Alternatively, you can configure this at startup with a command-line option. For example:
sh$ bin/crate \
-Cnode.attr.zone=us-east-1
Note
These tags and settings cannot be changed at runtime and need to be set on startup.
Allocation awareness¶
Once you have assigned zone tags, they can be set as attributes for
shard allocation awareness with the
cluster.routing.allocation.awareness.attributes
setting.
For example, use the zone
tag that you just assigned to your node as an
attribute in your configuration file, like this:
cluster.routing.allocation.awareness.attributes: zone
This means that CrateDB will try to allocate shards and their replicas
according to the zone
tags, so that a shard and its replica are not on a
node with the same zone
value.
Add a second and a third node in a different zone (us-west-1
) and tag
them accordingly:
node.attr.zone: us-west-1
cluster.routing.allocation.awareness.attributes: zone
Now start your cluster and then create a table with 6 shards and 1 replica.

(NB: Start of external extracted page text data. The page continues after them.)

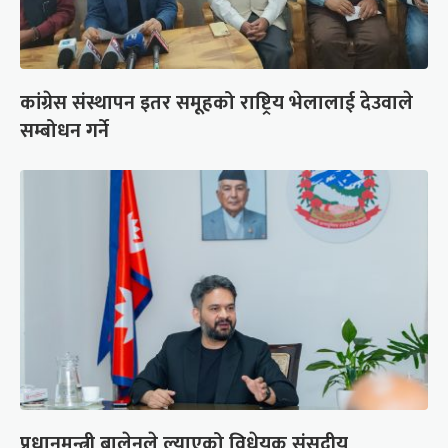
कांग्रेस संस्थापन इतर समूहको राष्ट्रिय भेलालाई देउवाले
सम्बोधन गर्ने
प्रधानमन्त्री बालेनले ल्याएको विधेयक संसदीय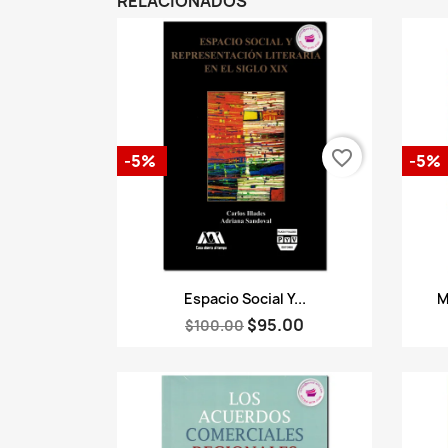
RELACIONADOS
favorite_border
-5%
-5%
Vista rápida

Espacio Social Y...
M
$95.00
$100.00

As an example, you can create such a table by executing a statement like this in the CrateDB Shell:
cr> CREATE TABLE my_table (
first_column INTEGER,
second_column TEXT
) CLUSTERED INTO 6 SHARDS
WITH (number_of_replicas = 1);
The 6 shards will be distributed evenly across the nodes (2 shards on
each node) and the replicas will be allocated on nodes with a different
zone
value than its primary shard.
If this is not possible (i.e. num replicas > num zones - 1
), CrateDB will
still allocate the replicas on nodes with the same zone
value to avoid
unassigned shards.
Note
Allocation awareness only means that CrateDB tries to conform to the awareness attributes. To avoid such allocations, you can force the awareness.
Force awareness¶
To fulfill the third multi-zone requirement,
you need to ensure that when running a query on a node with a certain zone
value, it only executes the request on shards allocated on nodes with the same
zone
value.
This means you need to know the different zone
attribute values to force
awareness on nodes.
You can force awareness on certain attributes with the
cluster.routing.allocation.awareness.force.*.values
setting, where *
is a placeholder for the awareness attribute, which can be defined using the
cluster.routing.allocation.awareness.attributes
setting.
For example, to force awareness on the pre-configured zone
attribute for
the us-east-1
and us-west-1
values, you can put the following in your
configuration file:
cluster.routing.allocation.awareness.force.zone.values: us-east-1,us-west-1
This means that no more replicas than needed are allocated on a specific group of nodes.
Tip
If you have 2 nodes with the zone
attribute set to us-east-1
and you
create a table with 8 shards and 1 replica, 8 primary shards will be allocated
and the 8 replica shards will be left unassigned. Only when you add a new node
with the zone
attribute set to us-west-1
will the replica shards be
allocated.
If traffic between zones leaves a secured network, please be sure to set up encryption for CrateDB’s intra-node transport protocol.
By using all mentioned settings correctly and understanding the concepts behind them, you should be able to set up a functioning cluster that spans across multiple zones and regions. However, be aware of the drawbacks that a multi-region setup can have, specifically in regards to latency.